Jenis Financial Modeling yang Kami Kerjakan

Setiap perusahaan memiliki kebutuhan analisis keuangan yang berbeda. Oleh karena itu, kami menyusun Financial Model yang disesuaikan dengan tujuan bisnis dan karakteristik industri.


Revenue Model (Model Pendapatan)

Revenue Model digunakan untuk memproyeksikan pertumbuhan pendapatan perusahaan berdasarkan berbagai asumsi bisnis.

Analisis dapat mencakup:

  • pertumbuhan jumlah pelanggan;
  • kenaikan harga jual;
  • tingkat retensi pelanggan;
  • recurring revenue;
  • seasonal sales;
  • ekspansi wilayah pemasaran;
  • peluncuran produk baru.

Model ini membantu perusahaan memperkirakan potensi pendapatan pada berbagai skenario.

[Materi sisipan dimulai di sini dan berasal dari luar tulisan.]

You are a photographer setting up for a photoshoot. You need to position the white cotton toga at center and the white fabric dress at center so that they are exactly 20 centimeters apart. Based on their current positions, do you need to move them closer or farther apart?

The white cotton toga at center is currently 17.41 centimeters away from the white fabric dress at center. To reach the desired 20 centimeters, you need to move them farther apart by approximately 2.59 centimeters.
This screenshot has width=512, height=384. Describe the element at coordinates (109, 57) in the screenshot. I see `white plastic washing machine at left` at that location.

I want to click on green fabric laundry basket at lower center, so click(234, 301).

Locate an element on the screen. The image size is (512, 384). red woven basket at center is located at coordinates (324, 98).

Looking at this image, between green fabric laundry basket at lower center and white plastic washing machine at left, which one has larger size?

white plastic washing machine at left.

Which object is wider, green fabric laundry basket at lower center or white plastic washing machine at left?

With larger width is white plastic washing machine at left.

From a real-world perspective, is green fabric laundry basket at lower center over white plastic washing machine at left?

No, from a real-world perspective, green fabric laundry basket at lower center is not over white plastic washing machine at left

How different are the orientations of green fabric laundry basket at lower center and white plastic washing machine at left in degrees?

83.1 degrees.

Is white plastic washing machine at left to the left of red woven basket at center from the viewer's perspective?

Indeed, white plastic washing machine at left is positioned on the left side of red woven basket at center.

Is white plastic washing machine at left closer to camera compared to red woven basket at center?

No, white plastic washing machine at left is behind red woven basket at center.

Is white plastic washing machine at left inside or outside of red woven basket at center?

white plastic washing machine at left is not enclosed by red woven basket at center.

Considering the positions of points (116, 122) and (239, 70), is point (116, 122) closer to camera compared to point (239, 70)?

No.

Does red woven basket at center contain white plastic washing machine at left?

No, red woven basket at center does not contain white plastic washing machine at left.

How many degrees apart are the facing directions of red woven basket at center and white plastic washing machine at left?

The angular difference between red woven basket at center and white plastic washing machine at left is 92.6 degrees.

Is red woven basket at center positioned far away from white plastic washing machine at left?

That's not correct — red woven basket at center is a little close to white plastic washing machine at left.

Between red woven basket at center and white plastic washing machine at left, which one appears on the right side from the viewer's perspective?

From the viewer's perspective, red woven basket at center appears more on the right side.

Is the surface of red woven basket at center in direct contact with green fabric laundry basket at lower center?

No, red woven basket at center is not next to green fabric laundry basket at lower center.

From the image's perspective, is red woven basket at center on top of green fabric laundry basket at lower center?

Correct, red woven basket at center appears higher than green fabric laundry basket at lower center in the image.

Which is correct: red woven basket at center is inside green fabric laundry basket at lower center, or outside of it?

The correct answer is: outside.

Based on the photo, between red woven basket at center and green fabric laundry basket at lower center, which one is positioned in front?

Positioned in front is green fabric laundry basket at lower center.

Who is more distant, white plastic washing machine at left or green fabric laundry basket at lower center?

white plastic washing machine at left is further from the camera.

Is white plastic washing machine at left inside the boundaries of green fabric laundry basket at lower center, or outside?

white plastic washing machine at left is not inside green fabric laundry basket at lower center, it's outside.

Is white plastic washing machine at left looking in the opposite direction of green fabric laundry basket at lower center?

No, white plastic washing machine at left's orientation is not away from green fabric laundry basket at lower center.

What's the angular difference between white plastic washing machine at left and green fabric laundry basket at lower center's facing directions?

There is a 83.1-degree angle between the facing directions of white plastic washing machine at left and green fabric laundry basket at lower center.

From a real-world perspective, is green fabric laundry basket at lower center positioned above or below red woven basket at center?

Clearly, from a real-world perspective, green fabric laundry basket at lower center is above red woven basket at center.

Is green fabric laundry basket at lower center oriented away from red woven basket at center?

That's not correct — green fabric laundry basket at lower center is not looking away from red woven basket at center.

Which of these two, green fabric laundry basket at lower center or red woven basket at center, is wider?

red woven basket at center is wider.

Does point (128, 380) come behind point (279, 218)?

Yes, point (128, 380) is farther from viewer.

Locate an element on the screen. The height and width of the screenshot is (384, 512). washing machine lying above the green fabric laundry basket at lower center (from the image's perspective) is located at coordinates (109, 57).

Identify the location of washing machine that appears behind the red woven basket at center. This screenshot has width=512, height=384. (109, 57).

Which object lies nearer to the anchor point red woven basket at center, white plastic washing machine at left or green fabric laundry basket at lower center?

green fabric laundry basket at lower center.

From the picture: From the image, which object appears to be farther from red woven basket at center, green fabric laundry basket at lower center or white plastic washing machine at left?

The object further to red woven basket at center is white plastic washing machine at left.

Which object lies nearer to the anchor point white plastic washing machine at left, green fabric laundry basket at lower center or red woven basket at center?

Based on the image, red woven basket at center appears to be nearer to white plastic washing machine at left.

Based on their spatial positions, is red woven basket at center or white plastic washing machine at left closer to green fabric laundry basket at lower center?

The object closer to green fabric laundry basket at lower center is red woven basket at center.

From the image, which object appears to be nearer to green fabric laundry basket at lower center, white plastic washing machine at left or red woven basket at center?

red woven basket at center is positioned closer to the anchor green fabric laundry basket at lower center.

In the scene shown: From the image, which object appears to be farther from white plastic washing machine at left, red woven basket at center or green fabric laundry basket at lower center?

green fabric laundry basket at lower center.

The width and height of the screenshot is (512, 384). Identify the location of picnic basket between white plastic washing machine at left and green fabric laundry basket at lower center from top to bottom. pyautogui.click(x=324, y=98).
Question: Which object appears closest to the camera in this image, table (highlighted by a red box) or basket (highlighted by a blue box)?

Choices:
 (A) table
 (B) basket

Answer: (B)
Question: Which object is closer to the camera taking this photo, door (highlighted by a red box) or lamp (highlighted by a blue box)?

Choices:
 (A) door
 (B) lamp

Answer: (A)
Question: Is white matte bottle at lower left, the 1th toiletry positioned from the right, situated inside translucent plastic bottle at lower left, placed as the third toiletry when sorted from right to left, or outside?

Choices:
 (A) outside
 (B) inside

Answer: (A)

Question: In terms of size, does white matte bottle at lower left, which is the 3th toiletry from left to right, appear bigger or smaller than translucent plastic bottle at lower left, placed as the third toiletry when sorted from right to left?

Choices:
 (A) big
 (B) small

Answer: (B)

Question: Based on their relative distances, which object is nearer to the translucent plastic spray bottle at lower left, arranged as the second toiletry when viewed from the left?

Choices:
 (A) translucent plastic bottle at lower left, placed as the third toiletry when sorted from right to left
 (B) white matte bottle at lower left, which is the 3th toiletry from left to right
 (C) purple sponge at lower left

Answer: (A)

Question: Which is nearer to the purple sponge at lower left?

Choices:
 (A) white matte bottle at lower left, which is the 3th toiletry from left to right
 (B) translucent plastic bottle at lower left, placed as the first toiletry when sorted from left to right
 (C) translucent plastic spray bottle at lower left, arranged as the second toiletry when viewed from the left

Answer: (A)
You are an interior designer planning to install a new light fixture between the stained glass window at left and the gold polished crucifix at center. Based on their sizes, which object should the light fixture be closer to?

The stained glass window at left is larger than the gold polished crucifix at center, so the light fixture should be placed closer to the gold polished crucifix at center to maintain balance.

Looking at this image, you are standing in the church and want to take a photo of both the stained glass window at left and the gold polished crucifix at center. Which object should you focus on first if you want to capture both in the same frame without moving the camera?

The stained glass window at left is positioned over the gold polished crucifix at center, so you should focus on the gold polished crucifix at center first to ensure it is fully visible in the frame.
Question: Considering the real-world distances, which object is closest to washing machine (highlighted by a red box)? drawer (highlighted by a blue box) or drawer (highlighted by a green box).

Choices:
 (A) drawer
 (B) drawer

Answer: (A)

Cost Modeling (Model Biaya)

Cost Model digunakan untuk memahami struktur biaya perusahaan dan dampaknya terhadap profitabilitas.

Kami melakukan pemodelan terhadap:

  • biaya tetap (Fixed Cost);
  • biaya variabel (Variable Cost);
  • biaya produksi;
  • biaya operasional;
  • biaya pemasaran;
  • biaya administrasi;
  • biaya tenaga kerja.

Melalui model ini, perusahaan dapat mengetahui area yang memiliki peluang efisiensi terbesar.


Cash Flow Modeling

Arus kas merupakan indikator utama kesehatan keuangan perusahaan.

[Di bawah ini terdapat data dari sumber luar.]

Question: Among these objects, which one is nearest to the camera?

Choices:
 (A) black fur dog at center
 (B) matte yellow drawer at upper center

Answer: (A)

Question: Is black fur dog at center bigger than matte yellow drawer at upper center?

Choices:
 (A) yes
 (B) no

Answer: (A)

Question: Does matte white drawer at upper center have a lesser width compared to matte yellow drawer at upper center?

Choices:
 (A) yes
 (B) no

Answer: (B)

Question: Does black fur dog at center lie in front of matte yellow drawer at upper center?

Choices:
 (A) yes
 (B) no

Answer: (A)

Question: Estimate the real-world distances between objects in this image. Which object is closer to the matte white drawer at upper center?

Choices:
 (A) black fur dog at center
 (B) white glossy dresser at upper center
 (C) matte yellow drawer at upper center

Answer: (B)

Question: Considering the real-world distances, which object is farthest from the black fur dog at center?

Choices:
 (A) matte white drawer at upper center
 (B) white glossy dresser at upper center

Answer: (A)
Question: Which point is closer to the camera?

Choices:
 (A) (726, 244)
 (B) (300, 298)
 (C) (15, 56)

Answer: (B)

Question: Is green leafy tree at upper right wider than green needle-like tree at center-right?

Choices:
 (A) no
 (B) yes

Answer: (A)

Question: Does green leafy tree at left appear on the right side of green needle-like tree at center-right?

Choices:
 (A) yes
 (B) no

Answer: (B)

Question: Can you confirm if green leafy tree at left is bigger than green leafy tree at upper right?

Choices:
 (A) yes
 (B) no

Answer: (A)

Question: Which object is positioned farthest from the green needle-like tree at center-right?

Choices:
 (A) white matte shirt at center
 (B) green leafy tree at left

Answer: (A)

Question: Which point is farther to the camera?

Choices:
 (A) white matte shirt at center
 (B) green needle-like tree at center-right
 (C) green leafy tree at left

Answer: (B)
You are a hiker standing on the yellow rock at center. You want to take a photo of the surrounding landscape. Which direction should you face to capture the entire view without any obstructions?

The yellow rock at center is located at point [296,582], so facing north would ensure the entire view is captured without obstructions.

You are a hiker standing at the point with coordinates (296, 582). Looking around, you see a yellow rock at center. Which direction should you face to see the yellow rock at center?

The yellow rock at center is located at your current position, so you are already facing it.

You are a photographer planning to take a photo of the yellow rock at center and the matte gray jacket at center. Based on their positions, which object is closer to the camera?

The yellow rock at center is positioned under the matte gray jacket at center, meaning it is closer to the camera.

Cash Flow Model membantu memproyeksikan:

  • penerimaan kas;
  • pengeluaran kas;
  • kebutuhan modal kerja;
  • saldo kas minimum;
  • kebutuhan pembiayaan;
  • kemampuan membayar kewajiban.

Model ini sangat penting bagi perusahaan yang sedang berkembang maupun yang memiliki investasi besar.


Working Capital Modeling

Working Capital Model membantu perusahaan mengelola modal kerja secara lebih efisien.

Analisis dilakukan terhadap:

  • piutang usaha;
  • hutang usaha;
  • persediaan;
  • siklus kas;
  • kebutuhan modal kerja;
  • rasio likuiditas.

Model ini membantu menjaga kelancaran operasional tanpa kekurangan dana.


Capital Expenditure (CAPEX) Modeling

Investasi aset tetap memerlukan analisis yang matang agar menghasilkan manfaat jangka panjang.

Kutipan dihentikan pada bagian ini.